Innovation introduces new resources into a system, and will therefore reduce competition or at least mitigate its negative effects. It will increase the efficiency of the distributed actors, which in turn will prompt more and more of them to cooperate, further increasing efficiency gains for a limited time until competition for resources becomes dominant again. This inherent fluctuation of the market aspect of the system is reduced by the much more stable efficiency of the hierarchy.

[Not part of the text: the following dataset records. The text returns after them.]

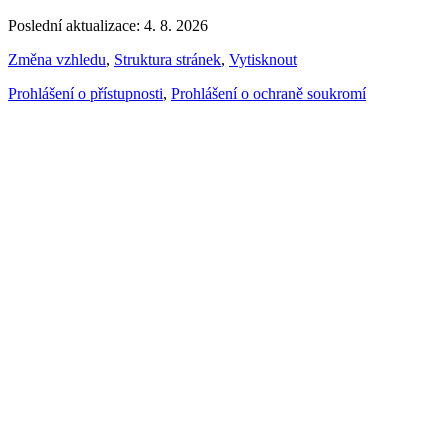
Poslední aktualizace: 4. 8. 2026
Změna vzhledu
,
Struktura stránek
,
Vytisknout
Prohlášení o přístupnosti
,
Prohlášení o ochraně soukromí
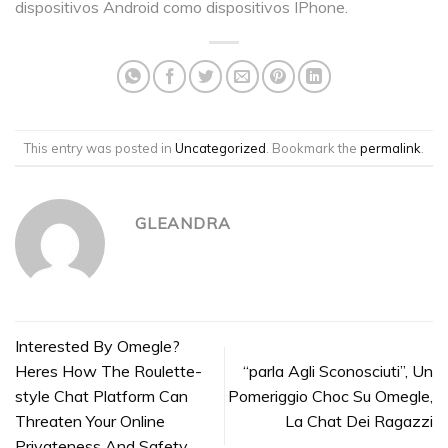
dispositivos Android como dispositivos IPhone.
This entry was posted in
Uncategorized
. Bookmark the
permalink
.
GLEANDRA
Interested By Omegle?
Heres How The Roulette-
“parla Agli Sconosciuti”, Un
style Chat Platform Can
Pomeriggio Choc Su Omegle,
Threaten Your Online
La Chat Dei Ragazzi
Privateness And Safety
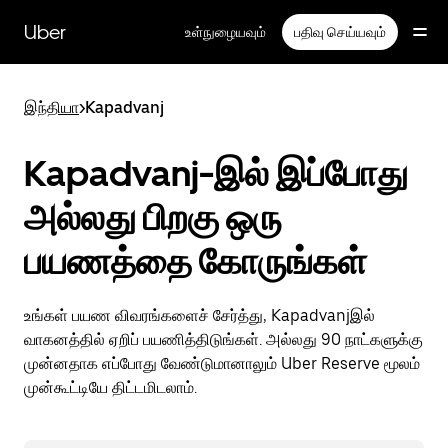
முதன்மைப்
பக்கத்திற்குச்
Uber
உள்நுழையவும்
பதிவு செய்யவும்
செல்லவும்
இந்தியா
>
Kapadvanj
Kapadvanj-இல் இப்போது
அல்லது பிறகு ஒரு
பயணத்தை கோருங்கள்
உங்கள் பயண விவரங்களைச் சேர்த்து, Kapadvanjஇல்
வாகனத்தில் ஏறிப் பயணித்திடுங்கள். அல்லது 90 நாட்களுக்கு
முன்னதாக எப்போது வேண்டுமானாலும் Uber Reserve மூலம்
முன்கூட்டியே திட்டமிடலாம்.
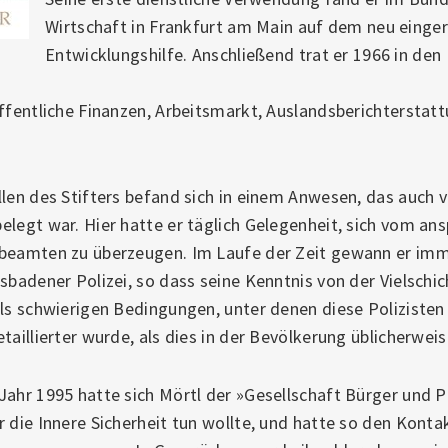
Wirtschaft in Frankfurt am Main auf dem neu einger
Entwicklungshilfe. Anschließend trat er 1966 in den 
Öffentliche Finanzen, Arbeitsmarkt, Auslandsberichterstat
len des Stifters befand sich in einem Anwesen, das auch v
legt war. Hier hatte er täglich Gelegenheit, sich vom ans
ibeamten zu überzeugen. Im Laufe der Zeit gewann er im
sbadener Polizei, so dass seine Kenntnis von der Vielschic
ils schwierigen Bedingungen, unter denen diese Poliziste
aillierter wurde, als dies in der Bevölkerung üblicherweise 
Jahr 1995 hatte sich Mörtl der »Gesellschaft Bürger und P
r die Innere Sicherheit tun wollte, und hatte so den Kont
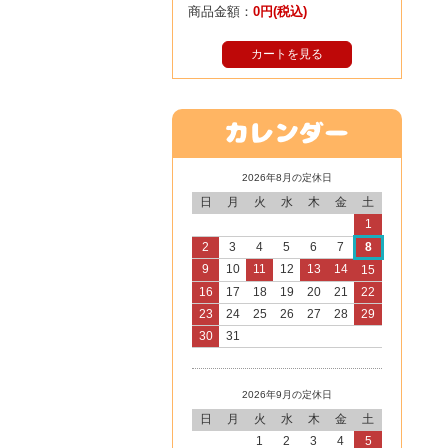
商品金額：
0円(税込)
カートを見る
2026年8月の定休日
日
月
火
水
木
金
土
1
2
3
4
5
6
7
8
9
10
11
12
13
14
15
16
17
18
19
20
21
22
23
24
25
26
27
28
29
30
31
2026年9月の定休日
日
月
火
水
木
金
土
1
2
3
4
5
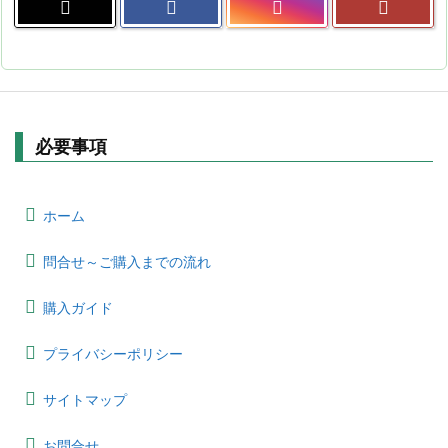
必要事項
ホーム
問合せ～ご購入までの流れ
購入ガイド
プライバシーポリシー
サイトマップ
お問合せ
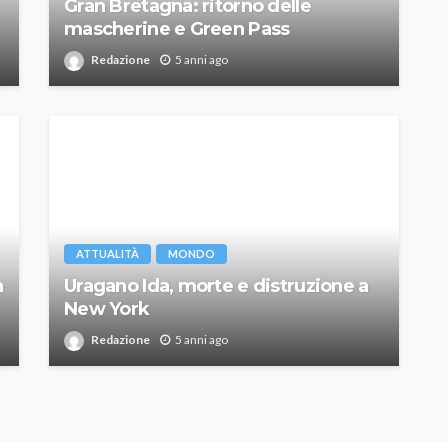
Gran Bretagna: ritorno delle
mascherine e Green Pass
Redazione
5 anni ago
ATTUALITÀ
MONDO
a
Uragano Ida, morte e distruzione a
New York
Redazione
5 anni ago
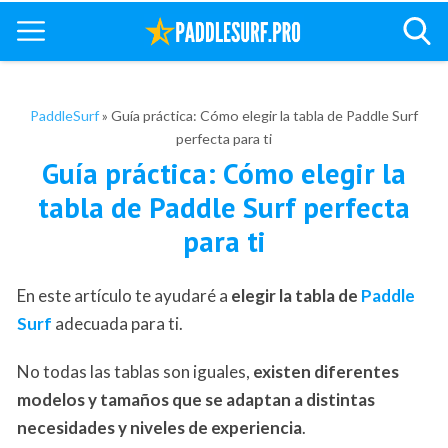
PaddleSurf
»
Guía práctica: Cómo elegir la tabla de Paddle Surf
perfecta para ti
Guía práctica: Cómo elegir la
tabla de Paddle Surf perfecta
para ti
En este artículo te ayudaré a
elegir la tabla de
Paddle
Surf
adecuada para ti.
No todas las tablas son iguales,
existen diferentes
modelos y tamaños que se adaptan a distintas
necesidades y niveles de experiencia
.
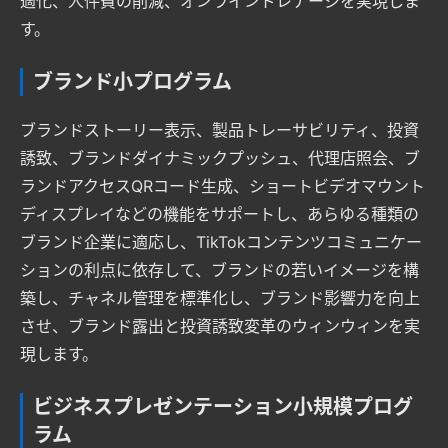
適化、人件費の削減、オンラインドレナージを実現しま
す。
ブランド小プログラム
ブランドストーリー表示、製品トレーサビリティ、投資
誘致、ブランドダイナミックプッシュ、代理店照会、ブ
ランドアクセスQRコード生成、ショートビデオマウント
ディスプレイなどの機能をサポートし、あらゆる種類の
ブランド企業に適応し、TikTokコンテンツコミュニケー
ションの利点に依存して、ブランドの若いイメージを構
築し、チャネル管理を標準化し、ブランド影響力を向上
させ、ブランド露出と投資誘致変革のウィンウィンを実
現します。
ビジネスプレゼンテーション小規模プログ
ラム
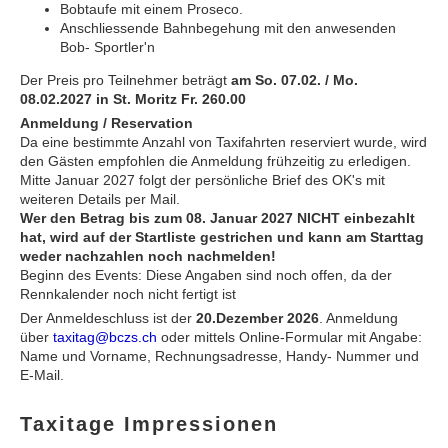
Bobtaufe mit einem Proseco.
Anschliessende Bahnbegehung mit den anwesenden
Bob- Sportler'n
Der Preis pro Teilnehmer beträgt
am So. 07.02. / Mo.
08.02.2027 in St. Moritz Fr. 260.00
Anmeldung / Reservation
Da eine bestimmte Anzahl von Taxifahrten reserviert wurde, wird
den Gästen empfohlen die Anmeldung frühzeitig zu erledigen.
Mitte Januar 2027 folgt der persönliche Brief des OK's mit
weiteren Details per Mail.
Wer den Betrag bis zum 08. Januar 2027 NICHT einbezahlt
hat, wird auf der Startliste gestrichen und kann am Starttag
weder nachzahlen noch nachmelden!
Beginn des Events: Diese Angaben sind noch offen, da der
Rennkalender noch nicht fertigt ist
Der Anmeldeschluss ist der
20.Dezember 2026
. Anmeldung
über
taxitag@bczs.ch
oder mittels Online-Formular mit Angabe:
Name und Vorname, Rechnungsadresse, Handy- Nummer und
E-Mail.
Taxitage Impressionen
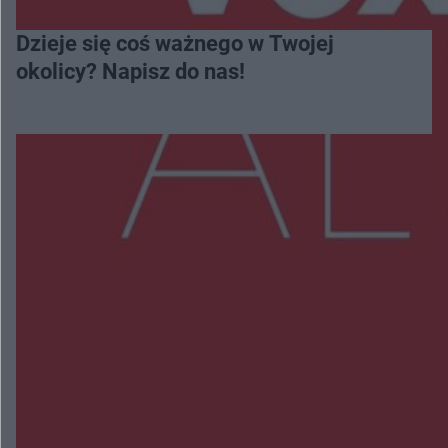
Dzieje się coś ważnego w Twojej
okolicy? Napisz do nas!
Więcej
NAJNOWSZE:
Wsola: Renault uderzyło w słup i stanął w
płomieniach. 49-latek trafił do szpitala
Zmiany i przesunięcia remontu bulwaru w
Gorzowie. Dlaczego?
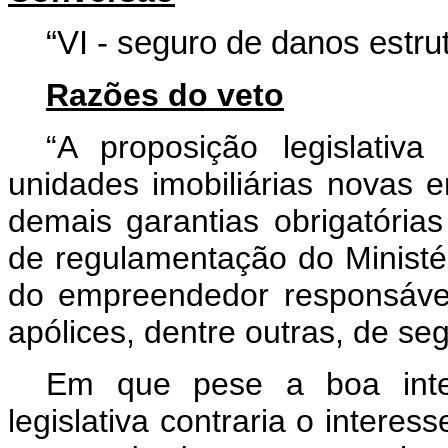
“VI - seguro de danos estrut
Razões do veto
“A proposição legislativ
unidades imobiliárias novas 
demais garantias obrigatórias
de regulamentação do Ministér
do empreendedor responsável
apólices, dentre outras, de se
Em que pese a boa inten
legislativa contraria o interes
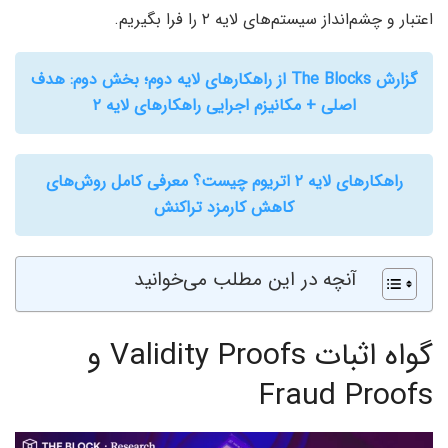
اعتبار و چشم‌انداز سیستم‌های لایه ۲ را فرا بگیریم.
گزارش The Blocks از راهکارهای لایه دوم‌؛ بخش دوم‌: هدف
اصلی + مکانیزم اجرایی راهکارهای لایه ۲
راهکارهای لایه ۲ اتریوم چیست؟ معرفی کامل روش‌های
کاهش کارمزد تراکنش
آنچه در این مطلب می‌خوانید
گواه اثبات Validity Proofs و
Fraud Proofs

Similarly, in market systems both the time delays and their oscillations increase rapidly with increasing numbers of actors, whereas in hierarchical systems time delays proportionately decrease with each increase in the number of participants and oscillations are virtually nonexistent. Again, heterarchical systems seem to have the advantage.
Conclusion
The main point of this chapter is to argue that one can indeed make a coherent argument for considering the major societal transformations that we know from archaeology, history, and anthropology as due to an increase in knowledge and understanding, and thus an increase in the information processing capacity of human societies. Viewing this as part of a dissipative flow structure dynamic enables us to understand these transitions as being driven by the need to enable the communications structure of human groups to adapt to the growth in numbers that is in turn inherent in the increase in knowledge and understanding. It therefore presents us with an ultimate explanation for the different societal forms of organization that we encounter in the real world and the transitions between them, an explanation that does not need any other parameters (such as climate pressures, etc.). All these are subsumed under the variable “information-processing capacity.”